Prima erano tende e distanze, folate di polvere gialla contro vetri
molati alla meglio e fuligine, lontananze di interi campi, da
percorrere
su carri o cavalli e l'incommensurabile distanza di ciò che è uguale e
invisibile. Dentro alle finestre degli altri c'era una vita
simile alla nostra, una famiglia con le stesse facce, lo stesso cibo,
le stesse spese ogni venerdì. Oggi ci pensiamo diversi e unici e
sentiamo che dietro ai vetri di una casa che non è la nostra ci sia un
mondo che non ci appartiene, una vita che non conosciamo, delle facce
che non potremmo immaginare solo pensandole.

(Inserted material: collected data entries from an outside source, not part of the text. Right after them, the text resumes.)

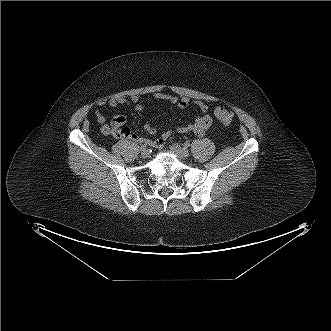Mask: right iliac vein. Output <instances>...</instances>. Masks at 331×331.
Listing matches in <instances>:
<instances>
[{
  "label": "right iliac vein",
  "mask_w": 331,
  "mask_h": 331,
  "mask_svg": "<svg viewBox=\"0 0 331 331\" xmlns=\"http://www.w3.org/2000/svg\"><path fill=\"white\" fill-rule=\"evenodd\" d=\"M149 155H150V152H149V150L148 149H142L141 150V157L142 158H147V157H149Z\"/></svg>",
  "instance_id": "1"
}]
</instances>
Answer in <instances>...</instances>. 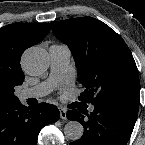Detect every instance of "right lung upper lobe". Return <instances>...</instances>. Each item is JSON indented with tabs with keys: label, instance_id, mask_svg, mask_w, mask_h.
<instances>
[{
	"label": "right lung upper lobe",
	"instance_id": "right-lung-upper-lobe-1",
	"mask_svg": "<svg viewBox=\"0 0 145 145\" xmlns=\"http://www.w3.org/2000/svg\"><path fill=\"white\" fill-rule=\"evenodd\" d=\"M49 31V23L17 22L0 28V106L19 101L14 91L24 81L21 55Z\"/></svg>",
	"mask_w": 145,
	"mask_h": 145
}]
</instances>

E anche se è più facile guardarli, gli altri, attraverso le imposte che
rimangono zitte proprio davanti ai nostri muri, dietro i cortili, a
mezza scala tra l'interrato e i piani alti, quello che ci appare è un
mondo schiacciato, una prospettiva che non riesce ad aggiustarsi mai in
tre dimensioni. La distanza tra le paratie esterne e il muro con i
quadri e le lampadine è imponderabile, tutto è avvolto da un colore
rossastro che riempie lo spazio come un solido senza lati e le figure
che vi danzano dentro non sono che cartoline sullo sfondo di una
lanterna magica.
Di sopra, il cielo è più chiaro della notte e nasconde alle nostre attese la distanza fra noi e le stelle.